(Kajang, Friday): The appointment of American securities and brokerage firm, Salomon Smith Barney Holdings Inc. to design and implement the government’s programme to raise foreign funds to meet the nation’s needs over the next two years is most unprecedented.
It raises many disturbing questions about the economic and financial policy and decision-making in the country. Firstly, it shows that the government is aware that Malaysia needs foreign funds to resuscitate the Malaysian economy, and yet it had taken many recent measures which had struck at the root of investor confidence, whether local or foreign.
For instance, will the exchange controls imposed by the government deter new investments in the country and cause international investors to refrain from channelling funds into Malaysia because of arbitrary chop and change of rules?
There are analysts who expect foreign direct investments (FDIs) to plunge in Malaysia, as unlike China and India, which have the attraction of large domestic markets, Malaysia can only offer price competitiveness and efficiency -- but exchange controls undermine precisely these attributes.

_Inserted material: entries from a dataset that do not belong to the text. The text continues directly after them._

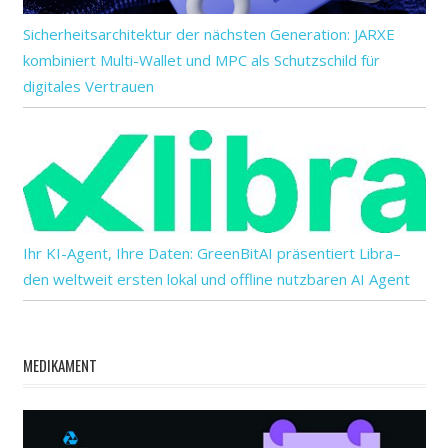
Sicherheitsarchitektur der nächsten Generation: JARXE
kombiniert Multi-Wallet und MPC als Schutzschild für
digitales Vertrauen
Ihr KI-Agent, Ihre Daten: GreenBitAI präsentiert Libra–
den weltweit ersten lokal und offline nutzbaren AI Agent
MEDIKAMENT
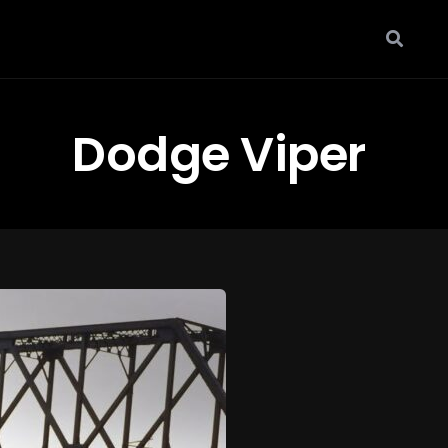
Dodge Viper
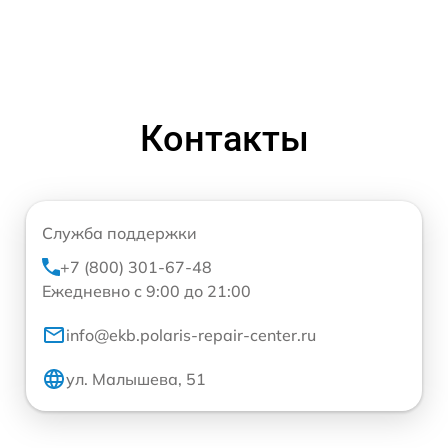
Контакты
Служба поддержки
+7 (800) 301-67-48
Ежедневно с 9:00 до 21:00
info@ekb.polaris-repair-center.ru
ул. Малышева, 51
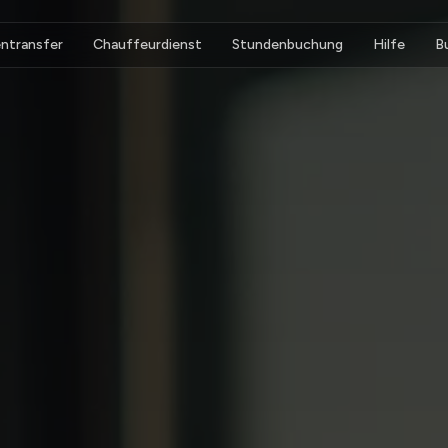
ntransfer
Chauffeurdienst
Stundenbuchung
Hilfe
B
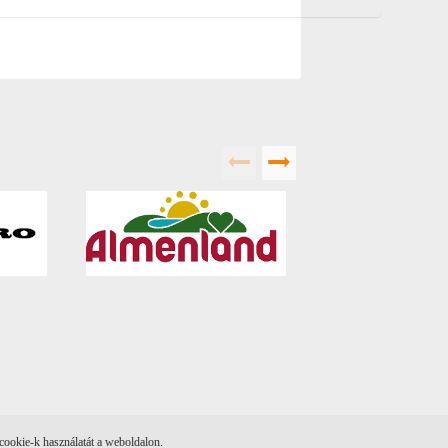
cookie-k használatát a weboldalon.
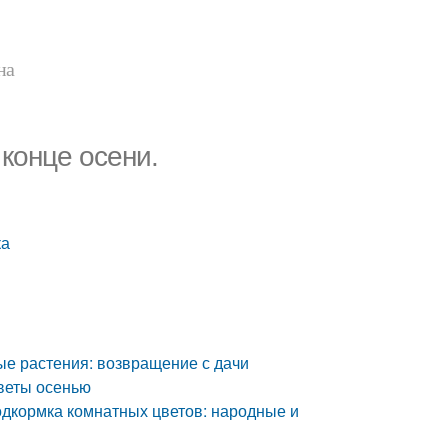
на
конце осени.
ка
ые растения: возвращение с дачи
цветы осенью
одкормка комнатных цветов: народные и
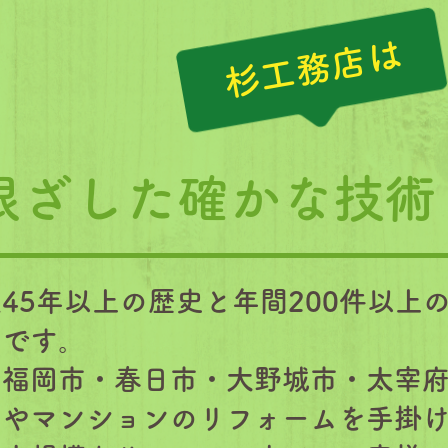
​杉工務店は
に根ざした確かな技
45年以上の歴史と年間200件以上
店です。
に福岡市・春日市・大野城市・太宰
宅やマンションのリフォームを手掛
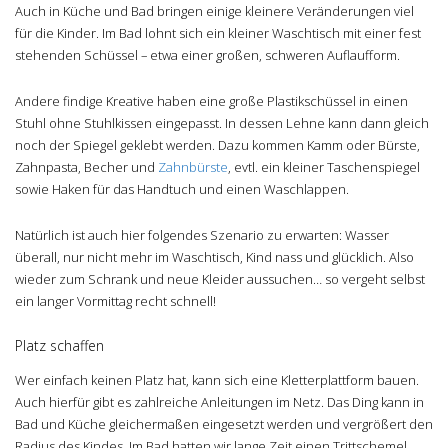
Auch in Küche und Bad bringen einige kleinere Veränderungen viel
für die Kinder. Im Bad lohnt sich ein kleiner Waschtisch mit einer fest
stehenden Schüssel – etwa einer großen, schweren Auflaufform.
Andere findige Kreative haben eine große Plastikschüssel in einen
Stuhl ohne Stuhlkissen eingepasst. In dessen Lehne kann dann gleich
noch der Spiegel geklebt werden. Dazu kommen Kamm oder Bürste,
Zahnpasta, Becher und
Zahnbürste
, evtl. ein kleiner Taschenspiegel
sowie Haken für das Handtuch und einen Waschlappen.
Natürlich ist auch hier folgendes Szenario zu erwarten: Wasser
überall, nur nicht mehr im Waschtisch, Kind nass und glücklich. Also
wieder zum Schrank und neue Kleider aussuchen… so vergeht selbst
ein langer Vormittag recht schnell!
Platz schaffen
Wer einfach keinen Platz hat, kann sich eine Kletterplattform bauen.
Auch hierfür gibt es zahlreiche Anleitungen im Netz. Das Ding kann in
Bad und Küche gleichermaßen eingesetzt werden und vergrößert den
Radius des Kindes. Im Bad hatten wir lange Zeit einen Trittschemel,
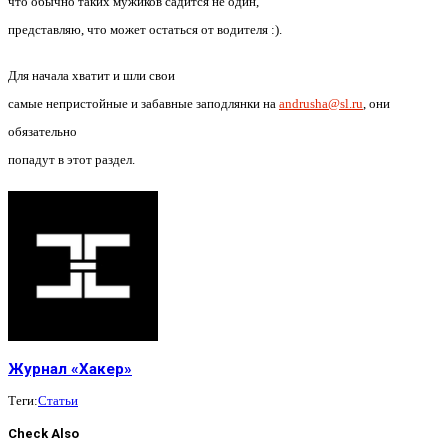
что обычно таких мужиков садится не один,
представляю, что может остаться от водителя :).
Для начала хватит и шли свои
самые непристойные и забавные заподлянки на
andrusha@sl.ru
, они
обязательно
попадут в этот раздел.
Журнал «Хакер»
Теги:
Статьи
Check Also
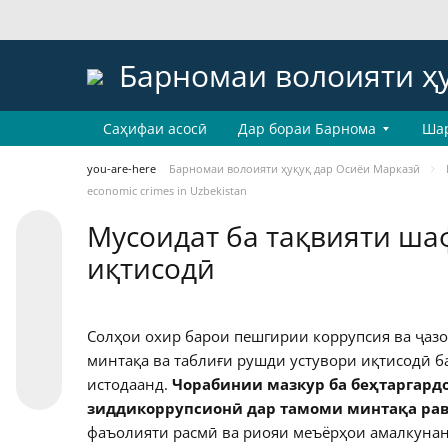
Барномаи волоияти ҳ
Саҳифаи асосӣ
Дар бораи Барнома
Ша
you-are-here
Барномаи волоияти ҳуқуқ дар Осиёи Марказӣ
economic crimes in Uzbekistan
Мусоидат ба тақвияти ша
иқтисодӣ
Солҳои охир барои пешгирии коррупсия ва ҷазо
минтақа ва таблиғи рушди устувори иқтисодӣ 
истодаанд.
Чорабинии мазкур ба беҳтаргард
зиддикоррупсионӣ дар тамоми минтақа рав
фаъолияти расмӣ ва риояи меъёрҳои амалкунанд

When the Prime Minister, Datuk Seri Dr. Mahathir Mohamad announced the new currency controls on Sept. 1, Bank Negara had estimated that there are RM25 billion in bank accounts outside the country, which would have to be brought back by Sept. 30 when all ringgit outside Malaysia would become "invalid".
The volume of ringgit deposits in Singapore was estimated to be about RM20 billion. In line with Malaysia's new currency controls, ringgit-denominated accounts in Singaporean banks have been closed this week -- but reports from Singapore say only a fraction of the estimated RM 20 billion in Singapore has been repatriated back to Malaysia as nearly all their customers who had ringgit deposits opted to have them converted into U.S. dollars rather than transferred into banks in Malaysia.
The second question about the appointment of Salomon Smith Barney is that it jars against the rhetoric of the Prime Minister in denouncing foreign interference in Malaysian economic afffairs, and his assertion of Malaysian independence in economic and financial decision-making.
Thirdly, it raises the very disturbing question whether the Malaysian finance and economic ministers have lost confidence that they could raise international funding without foreign help.
At the end of July, just after the publication of the National Economic Recovery Plan (NERP) by the National Economic Action Council, the then Finance Minister, Datuk Seri Anwar Ibrahim and the Special Functions Minister, Tun Daim Zainuddin had to shelve their plans for an international roadshow to raise US$2 billion from international bonds when Malaysia’s sovereign credit rating were downgraded by three notches by Moody’s Investor Service Inc., Standard and Poor and later by Thomson Bankwatch.
Two days ago, Fitch IBCA downgraded Malaysia's long-term foreign currency rating two notches to "BB", below investment grade, from "BBB" while the short-term foreign currency rating was also cut to junk status of "B" from "F3".
After the sacking of Anwar as DPM and Finance Minister, Mahathir has assumed the post of Finance Minister himself, with the appointment of a Second Finance Minister, Datuk Mustapha Mohamad.
Is the appointment of Salomon Smith Barney an admission that Mahathir, Daim And Mustapha would not be able to raise the international funding needed to resuscitate the Malaysian economy and must now resort to the unprecedented decision of virtually corporatising an important part of the government’s financial programme to a foreign company! Isn’t there a local banking and securities firm capable of being assigned this task?
Malaysians are entitled to know the full terms of the appointment of Salomon Smith Barney, in particular what fees and earnings the American firm would make from such an appointment.